Das Blumenorakel
"Eine ganze Welt voller Gefühle, voller Sehnsucht und Liebe."
FAMILIE & CO.
1871 geht Flora, Tochter der Samenhändlerin Hannah, als Floristin nach Baden-Baden. Die kreative junge Frau hat mit ihrer Arbeit bald die feine...
"Eine ganze Welt voller Gefühle, voller Sehnsucht und Liebe."
FAMILIE & CO.
1871 geht Flora, Tochter der Samenhändlerin Hannah, als Floristin nach Baden-Baden. Die kreative junge Frau hat mit ihrer Arbeit bald die feine Gesellschaft begeistert - ihr Geschäft blüht und sie findet die Liebe. Doch ihre Abenteuerlust treibt sie in die Arme eines Lebemanns. Das Spiel mit dem Feuer bringt ihr Lebensglück bald in Gefahr.
Flora musste anfangs mehr als einmal an Friedrich Sonnenschein und seinen Vater denken. Wie es dem alten Herrn wohl ging? Womöglich hatte die Gesundheit des alten Mannes weiter gelitten, sodass er seinen Laden gar nicht mehr führen konnte?

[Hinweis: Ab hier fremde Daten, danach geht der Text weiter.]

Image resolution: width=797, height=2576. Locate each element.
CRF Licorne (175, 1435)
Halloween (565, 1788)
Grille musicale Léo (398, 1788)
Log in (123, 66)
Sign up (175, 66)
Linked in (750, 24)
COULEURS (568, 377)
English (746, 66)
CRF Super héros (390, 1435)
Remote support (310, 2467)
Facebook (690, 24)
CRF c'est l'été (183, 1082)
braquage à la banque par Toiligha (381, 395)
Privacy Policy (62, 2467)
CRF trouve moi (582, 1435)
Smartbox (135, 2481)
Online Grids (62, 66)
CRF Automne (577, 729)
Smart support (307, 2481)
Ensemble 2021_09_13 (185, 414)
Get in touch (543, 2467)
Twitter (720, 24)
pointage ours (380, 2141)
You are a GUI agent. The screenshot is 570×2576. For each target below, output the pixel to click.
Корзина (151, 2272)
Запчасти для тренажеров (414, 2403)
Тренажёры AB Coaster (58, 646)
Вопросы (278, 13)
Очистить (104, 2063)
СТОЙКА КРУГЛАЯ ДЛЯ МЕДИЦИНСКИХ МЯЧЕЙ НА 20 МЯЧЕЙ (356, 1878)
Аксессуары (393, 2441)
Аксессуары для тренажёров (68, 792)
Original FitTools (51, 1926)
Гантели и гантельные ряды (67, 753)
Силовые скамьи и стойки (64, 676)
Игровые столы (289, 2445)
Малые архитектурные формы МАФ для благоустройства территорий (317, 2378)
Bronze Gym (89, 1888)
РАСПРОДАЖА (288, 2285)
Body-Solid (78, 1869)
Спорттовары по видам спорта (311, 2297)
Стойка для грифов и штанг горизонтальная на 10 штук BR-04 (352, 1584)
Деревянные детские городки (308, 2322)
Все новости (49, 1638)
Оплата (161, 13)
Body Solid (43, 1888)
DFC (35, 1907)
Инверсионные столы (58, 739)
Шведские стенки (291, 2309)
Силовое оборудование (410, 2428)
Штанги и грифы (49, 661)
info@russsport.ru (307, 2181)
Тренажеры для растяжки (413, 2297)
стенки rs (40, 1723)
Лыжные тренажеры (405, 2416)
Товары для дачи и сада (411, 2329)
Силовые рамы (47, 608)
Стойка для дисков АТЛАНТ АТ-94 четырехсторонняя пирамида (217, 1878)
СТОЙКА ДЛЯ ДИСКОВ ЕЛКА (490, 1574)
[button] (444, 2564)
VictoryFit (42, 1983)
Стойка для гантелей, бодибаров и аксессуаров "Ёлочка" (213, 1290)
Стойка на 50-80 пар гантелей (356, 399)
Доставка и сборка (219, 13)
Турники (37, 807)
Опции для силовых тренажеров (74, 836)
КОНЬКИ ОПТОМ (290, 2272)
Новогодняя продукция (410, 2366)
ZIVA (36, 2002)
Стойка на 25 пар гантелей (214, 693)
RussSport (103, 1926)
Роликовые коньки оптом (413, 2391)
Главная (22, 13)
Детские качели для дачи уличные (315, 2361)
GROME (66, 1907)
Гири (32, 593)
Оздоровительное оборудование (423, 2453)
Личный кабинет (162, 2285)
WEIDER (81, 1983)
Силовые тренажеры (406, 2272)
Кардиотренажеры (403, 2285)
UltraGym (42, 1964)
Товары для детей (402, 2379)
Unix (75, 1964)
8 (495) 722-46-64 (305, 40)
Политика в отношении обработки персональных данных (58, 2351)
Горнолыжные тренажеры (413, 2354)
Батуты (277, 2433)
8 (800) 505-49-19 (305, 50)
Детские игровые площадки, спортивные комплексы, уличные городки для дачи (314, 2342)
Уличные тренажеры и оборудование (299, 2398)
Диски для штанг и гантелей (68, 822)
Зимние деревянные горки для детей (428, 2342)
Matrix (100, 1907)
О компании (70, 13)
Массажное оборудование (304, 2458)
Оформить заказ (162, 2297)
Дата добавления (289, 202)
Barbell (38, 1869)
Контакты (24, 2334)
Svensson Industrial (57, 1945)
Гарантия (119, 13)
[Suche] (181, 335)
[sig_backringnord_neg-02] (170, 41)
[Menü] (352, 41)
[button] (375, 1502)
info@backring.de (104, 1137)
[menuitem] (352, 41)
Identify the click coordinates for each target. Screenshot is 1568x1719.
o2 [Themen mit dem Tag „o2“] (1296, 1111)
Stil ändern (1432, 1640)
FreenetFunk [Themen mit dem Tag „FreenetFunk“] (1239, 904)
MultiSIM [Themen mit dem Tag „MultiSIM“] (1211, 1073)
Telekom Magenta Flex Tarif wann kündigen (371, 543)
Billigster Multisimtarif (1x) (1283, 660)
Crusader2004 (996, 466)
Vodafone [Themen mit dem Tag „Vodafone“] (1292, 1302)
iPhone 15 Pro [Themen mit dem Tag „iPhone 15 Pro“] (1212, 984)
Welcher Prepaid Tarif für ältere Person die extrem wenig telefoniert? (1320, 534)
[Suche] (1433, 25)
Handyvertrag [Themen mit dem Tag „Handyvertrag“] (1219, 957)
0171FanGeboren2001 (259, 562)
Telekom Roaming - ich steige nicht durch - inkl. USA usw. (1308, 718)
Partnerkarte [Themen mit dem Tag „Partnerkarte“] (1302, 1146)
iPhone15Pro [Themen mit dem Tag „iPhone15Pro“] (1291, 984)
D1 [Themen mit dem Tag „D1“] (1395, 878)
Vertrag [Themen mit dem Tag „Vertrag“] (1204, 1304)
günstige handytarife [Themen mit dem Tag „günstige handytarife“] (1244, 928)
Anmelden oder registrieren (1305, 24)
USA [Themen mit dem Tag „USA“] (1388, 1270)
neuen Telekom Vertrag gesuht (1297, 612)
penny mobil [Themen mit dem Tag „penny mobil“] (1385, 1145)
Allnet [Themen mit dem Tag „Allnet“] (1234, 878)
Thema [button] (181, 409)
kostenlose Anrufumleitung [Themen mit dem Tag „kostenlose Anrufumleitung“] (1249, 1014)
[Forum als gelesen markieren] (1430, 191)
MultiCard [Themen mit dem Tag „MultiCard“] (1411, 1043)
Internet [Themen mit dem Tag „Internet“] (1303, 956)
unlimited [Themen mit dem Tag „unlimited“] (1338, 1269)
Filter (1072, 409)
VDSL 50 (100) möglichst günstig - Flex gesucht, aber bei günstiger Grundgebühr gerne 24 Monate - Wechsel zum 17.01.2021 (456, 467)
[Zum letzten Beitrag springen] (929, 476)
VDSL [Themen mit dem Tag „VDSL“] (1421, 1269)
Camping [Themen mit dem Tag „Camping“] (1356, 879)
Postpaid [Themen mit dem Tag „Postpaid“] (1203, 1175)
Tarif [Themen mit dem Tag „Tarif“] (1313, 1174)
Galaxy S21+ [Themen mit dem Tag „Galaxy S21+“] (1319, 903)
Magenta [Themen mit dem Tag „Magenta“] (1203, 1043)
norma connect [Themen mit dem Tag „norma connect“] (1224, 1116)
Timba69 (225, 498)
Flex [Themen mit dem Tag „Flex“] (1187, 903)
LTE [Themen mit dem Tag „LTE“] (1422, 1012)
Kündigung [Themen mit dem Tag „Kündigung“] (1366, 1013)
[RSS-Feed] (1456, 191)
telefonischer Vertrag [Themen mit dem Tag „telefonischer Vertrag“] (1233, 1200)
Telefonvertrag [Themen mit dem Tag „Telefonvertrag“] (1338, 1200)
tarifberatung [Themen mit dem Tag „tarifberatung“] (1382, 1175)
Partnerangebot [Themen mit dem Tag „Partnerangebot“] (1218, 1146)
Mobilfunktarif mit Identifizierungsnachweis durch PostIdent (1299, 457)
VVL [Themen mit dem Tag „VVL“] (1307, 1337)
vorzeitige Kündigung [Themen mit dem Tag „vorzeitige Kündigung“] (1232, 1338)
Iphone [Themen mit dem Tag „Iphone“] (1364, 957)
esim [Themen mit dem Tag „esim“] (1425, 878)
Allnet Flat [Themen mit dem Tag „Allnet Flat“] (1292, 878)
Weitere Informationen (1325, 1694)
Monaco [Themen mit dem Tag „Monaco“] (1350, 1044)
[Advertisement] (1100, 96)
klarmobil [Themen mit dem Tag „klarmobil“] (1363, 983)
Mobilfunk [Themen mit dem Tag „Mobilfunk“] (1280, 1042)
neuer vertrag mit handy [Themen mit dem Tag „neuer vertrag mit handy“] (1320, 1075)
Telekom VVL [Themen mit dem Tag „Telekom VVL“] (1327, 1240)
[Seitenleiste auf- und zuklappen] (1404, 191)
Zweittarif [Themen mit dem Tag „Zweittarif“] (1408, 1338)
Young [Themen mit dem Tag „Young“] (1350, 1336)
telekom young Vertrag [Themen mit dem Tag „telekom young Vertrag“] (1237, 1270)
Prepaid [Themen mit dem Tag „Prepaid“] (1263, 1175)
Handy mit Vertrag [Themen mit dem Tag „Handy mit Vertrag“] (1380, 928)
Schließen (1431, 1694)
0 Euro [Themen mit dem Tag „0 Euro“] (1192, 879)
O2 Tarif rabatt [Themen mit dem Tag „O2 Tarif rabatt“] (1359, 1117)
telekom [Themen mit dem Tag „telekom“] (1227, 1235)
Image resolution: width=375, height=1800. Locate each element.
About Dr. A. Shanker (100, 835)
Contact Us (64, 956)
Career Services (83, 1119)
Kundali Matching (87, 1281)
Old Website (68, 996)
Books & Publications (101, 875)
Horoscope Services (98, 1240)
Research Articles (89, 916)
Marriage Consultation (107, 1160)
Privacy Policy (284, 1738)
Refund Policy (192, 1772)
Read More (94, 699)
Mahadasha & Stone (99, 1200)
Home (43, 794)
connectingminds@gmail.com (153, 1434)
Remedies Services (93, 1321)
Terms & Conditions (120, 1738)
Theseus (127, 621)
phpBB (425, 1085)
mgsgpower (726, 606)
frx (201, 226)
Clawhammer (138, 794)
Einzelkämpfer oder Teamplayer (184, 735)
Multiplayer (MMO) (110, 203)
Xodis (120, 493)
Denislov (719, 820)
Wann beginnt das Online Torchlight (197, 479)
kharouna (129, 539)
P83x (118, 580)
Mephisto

Doch im Laufe der Wochen schmolzen die Erinnerungen an den Zwischenfall in Baden-Baden dahin - genau wie der Schnee. Nach einem letzten Aufbäumen des Winters mit heftigen Schneefällen und einem Ostwind, der einem die Ohren blau frieren ließ, wurde die Schneedecke Mitte März löchrig wie ein altes Leintuch. Täglich war nun auf den Wiesen mehr Grün zu sehen, und zum Monatsende hin war der Winter völlig verschwunden.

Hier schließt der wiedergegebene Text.